• **Collection entries**
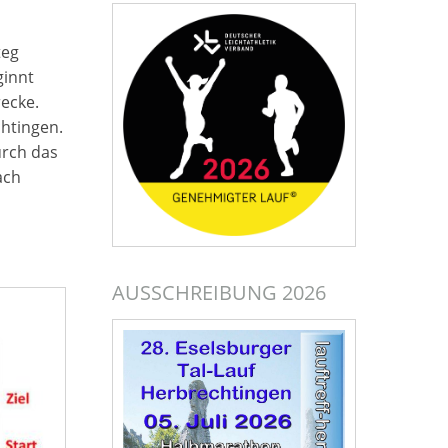
teg
ginnt
ecke.
htingen.
urch das
ach
AUSSCHREIBUNG 2026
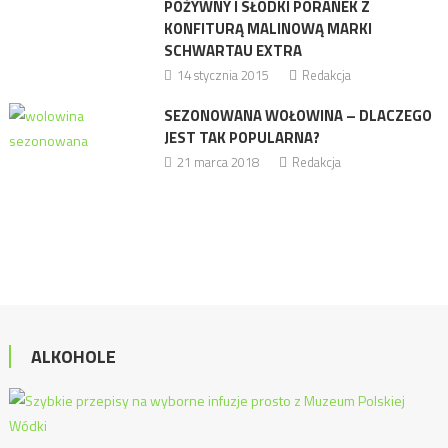
POŻYWNY I SŁODKI PORANEK Z
KONFITURĄ MALINOWĄ MARKI
SCHWARTAU EXTRA
14 stycznia 2015
Redakcja
SEZONOWANA WOŁOWINA – DLACZEGO
JEST TAK POPULARNA?
21 marca 2018
Redakcja
ALKOHOLE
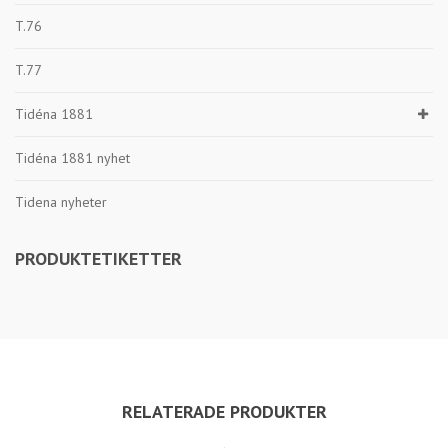
T.76
T.77
Tidéna 1881
Tidéna 1881 nyhet
Tidena nyheter
PRODUKTETIKETTER
RELATERADE PRODUKTER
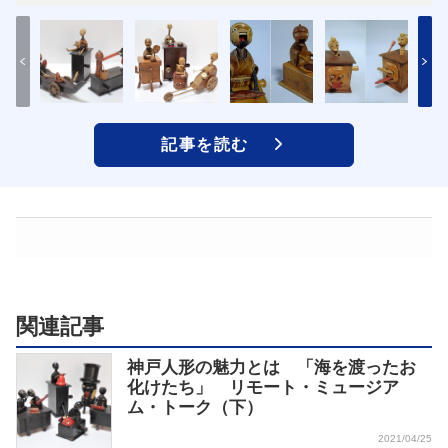
記事を読む
関連記事
神戸人形の魅力とは 「海を渡ったお
化けたち」 リモート・ミュージア
ム・トーク（下）
2021/04/25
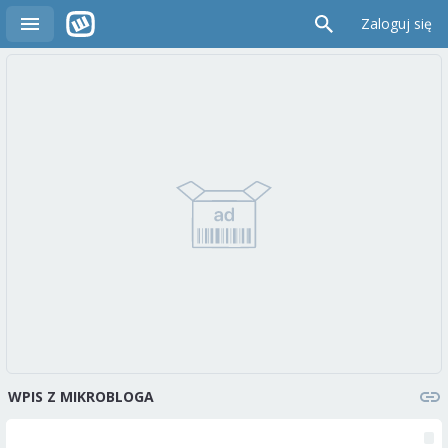
Zaloguj się
WPIS Z MIKROBLOGA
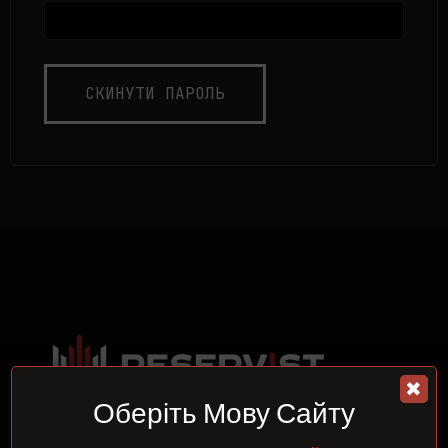
СКИНУТИ ПАРОЛЬ
✖
Оберіть Мову Сайту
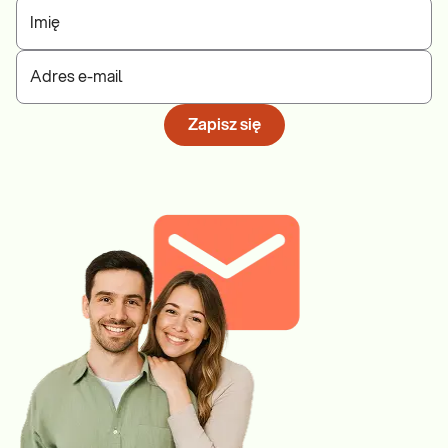
Imię
Adres e-mail
Zapisz się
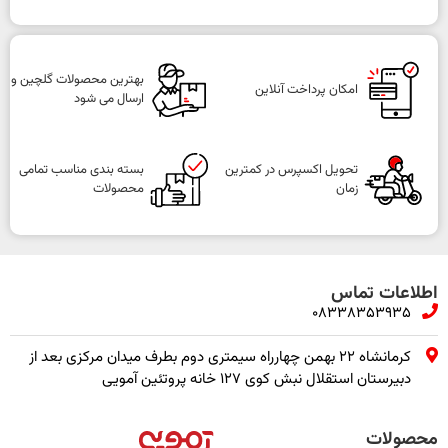
بهترین محصولات گلچین و
امکان پرداخت آنلاین
ارسال می شود
تحویل اکسپرس در کمترین
بسته بندی مناسب تمامی
زمان
محصولات
اطلاعات تماس
08338353935
کرمانشاه ۲۲ بهمن چهارراه سیمتری دوم بطرف میدان مرکزی بعد از
دبیرستان استقلال نبش کوی ۱۲۷ خانه پروتئین آمویی
محصولات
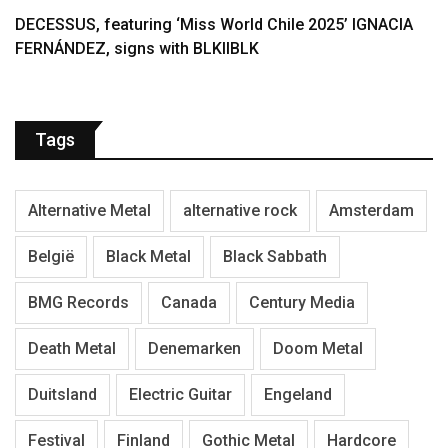
DECESSUS, featuring ‘Miss World Chile 2025’ IGNACIA
FERNÁNDEZ, signs with BLKIIBLK
Tags
Alternative Metal
alternative rock
Amsterdam
België
Black Metal
Black Sabbath
BMG Records
Canada
Century Media
Death Metal
Denemarken
Doom Metal
Duitsland
Electric Guitar
Engeland
Festival
Finland
Gothic Metal
Hardcore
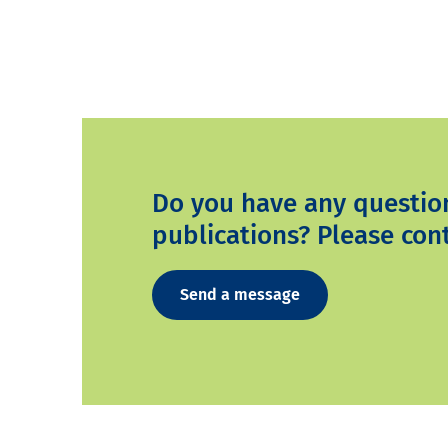
Do you have any questio
publications? Please cont
Send a message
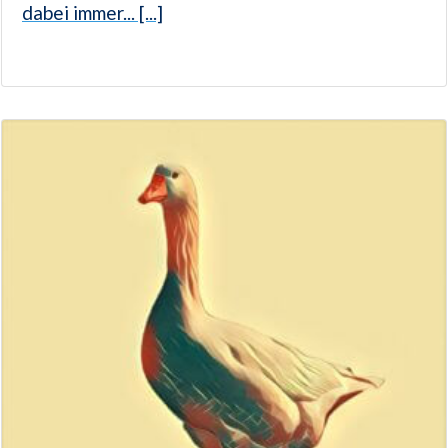
dabei immer... [...]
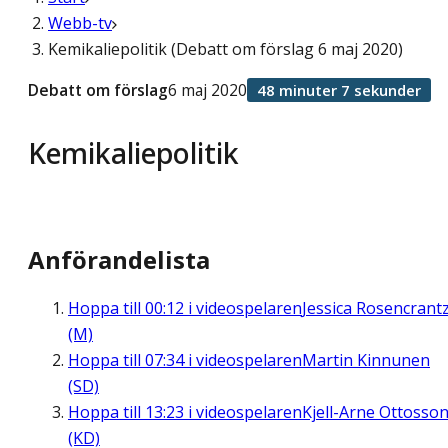
Webb-tv
Kemikaliepolitik (Debatt om förslag 6 maj 2020)
Debatt om förslag
6 maj 2020
48 minuter 7 sekunder
Kemikaliepolitik
Anförandelista
Hoppa till
00:12
i videospelaren
Jessica Rosencrant
(M)
Hoppa till
07:34
i videospelaren
Martin Kinnunen
(SD)
Hoppa till
13:23
i videospelaren
Kjell-Arne Ottosso
(KD)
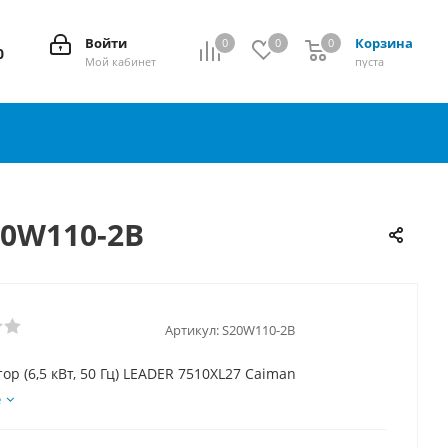
Войти
Корзина
0
0
0
0
0
Мой кабинет
пуста
20W110-2B
Артикул:
S20W110-2B
ор (6,5 кВт, 50 Гц) LEADER 7510XL27 Caiman
е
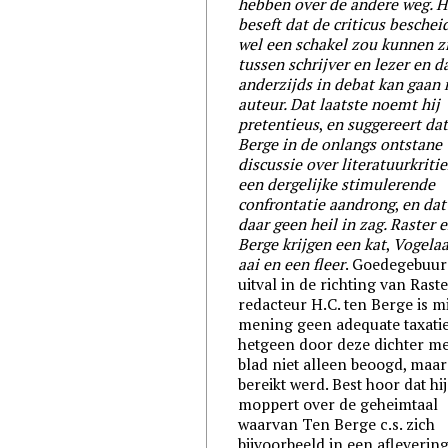
hebben over de andere weg. H
beseft dat de criticus beschei
wel een schakel zou kunnen z
tussen schrijver en lezer en da
anderzijds in debat kan gaan
auteur. Dat laatste noemt hij
pretentieus
,
en suggereert da
Berge in de onlangs ontstane
discussie over literatuurkriti
een dergelijke stimulerende
confrontatie aandrong
,
en dat
daar geen heil in zag. Raster 
Berge krijgen een kat
,
Vogelaa
aai en een fleer
. Goedegebuur
uitval in de richting van Raste
redacteur H.C. ten Berge is m
mening geen adequate taxati
hetgeen door deze dichter me
blad niet alleen beoogd, maa
bereikt werd. Best hoor dat hi
moppert over de geheimtaal
waarvan Ten Berge c.s. zich
bijvoorbeeld in een aflevering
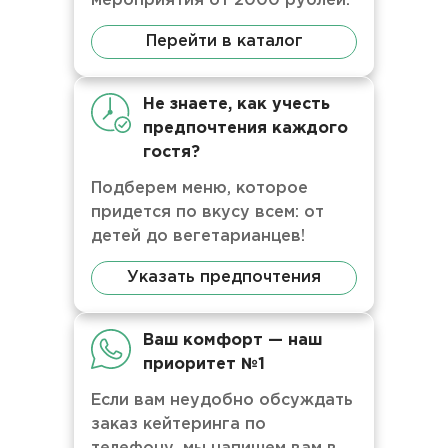
мероприятия от 2000 рублей.
Перейти в каталог
Не знаете, как учесть
предпочтения каждого
гостя?
Подберем меню, которое
придется по вкусу всем: от
детей до вегетарианцев!
Указать предпочтения
Ваш комфорт — наш
приоритет №1
Если вам неудобно обсуждать
заказ кейтеринга по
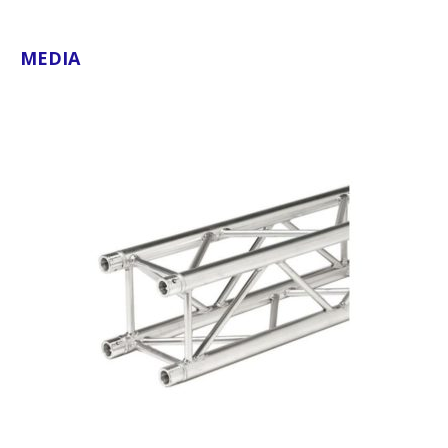
MEDIA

• **Work order**
Drop every image, please, and write out the data above exactly as shown.

• **Exercise output**
teg
ginnt
ecke.
htingen.
urch das
ach
AUSSCHREIBUNG 2026
POŻYWNY I SŁODKI PORANEK Z
KONFITURĄ MALINOWĄ MARKI
SCHWARTAU EXTRA
14 stycznia 2015
Redakcja
SEZONOWANA WOŁOWINA – DLACZEGO
JEST TAK POPULARNA?
21 marca 2018
Redakcja
ALKOHOLE
T.76
T.77
Tidéna 1881
Tidéna 1881 nyhet
Tidena nyheter
PRODUKTETIKETTER
RELATERADE PRODUKTER
記事を読む
関連記事
神戸人形の魅力とは 「海を渡ったお
化けたち」 リモート・ミュージア
ム・トーク（下）
2021/04/25
Zaloguj się
WPIS Z MIKROBLOGA
СКИНУТИ ПАРОЛЬ
✖
Оберіть Мову Сайту
Imię
Adres e-mail
Zapisz się
بهترین محصولات گلچین و
امکان پرداخت آنلاین
ارسال می شود
تحویل اکسپرس در کمترین
بسته بندی مناسب تمامی
زمان
محصولات
اطلاعات تماس
08338353935
کرمانشاه ۲۲ بهمن چهارراه سیمتری دوم بطرف میدان مرکزی بعد از
دبیرستان استقلال نبش کوی ۱۲۷ خانه پروتئین آمویی
محصولات
DECESSUS, featuring ‘Miss World Chile 2025’ IGNACIA
FERNÁNDEZ, signs with BLKIIBLK
Tags
Alternative Metal
alternative rock
Amsterdam
België
Black Metal
Black Sabbath
BMG Records
Canada
Century Media
Death Metal
Denemarken
Doom Metal
Duitsland
Electric Guitar
Engeland
Festival
Finland
Gothic Metal
Hardcore
Do you have any questio
publications? Please cont
Send a message
dabei immer... [...]
Webb-tv
Kemikaliepolitik (Debatt om förslag 6 maj 2020)
Debatt om förslag
6 maj 2020
48 minuter 7 sekunder
Kemikaliepolitik
Anförandelista
Hoppa till
00:12
i videospelaren
Jessica Rosencrant
(M)
Hoppa till
07:34
i videospelaren
Martin Kinnunen
(SD)
Hoppa till
13:23
i videospelaren
Kjell-Arne Ottosso
(KD)
Войти
Корзина
0
0
0
0
0
Мой кабинет
пуста
20W110-2B
Артикул:
S20W110-2B
ор (6,5 кВт, 50 Гц) LEADER 7510XL27 Caiman
е
hebben over de andere weg. H
beseft dat de criticus beschei
wel een schakel zou kunnen z
tussen schrijver en lezer en da
anderzijds in debat kan gaan
auteur. Dat laatste noemt hij
pretentieus
,
en suggereert da
Berge in de onlangs ontstane
discussie over literatuurkriti
een dergelijke stimulerende
confrontatie aandrong
,
en dat
daar geen heil in zag. Raster 
Berge krijgen een kat
,
Vogelaa
aai en een fleer
. Goedegebuur
uitval in de richting van Raste
redacteur H.C. ten Berge is m
mening geen adequate taxati
hetgeen door deze dichter me
blad niet alleen beoogd, maa
bereikt werd. Best hoor dat hi
moppert over de geheimtaal
waarvan Ten Berge c.s. zich
bijvoorbeeld in een aflevering
мероприятия от 2000 рублей.
Перейти в каталог
Не знаете, как учесть
предпочтения каждого
гостя?
Подберем меню, которое
придется по вкусу всем: от
детей до вегетарианцев!
Указать предпочтения
Ваш комфорт — наш
приоритет №1
Если вам неудобно обсуждать
заказ кейтеринга по
MEDIA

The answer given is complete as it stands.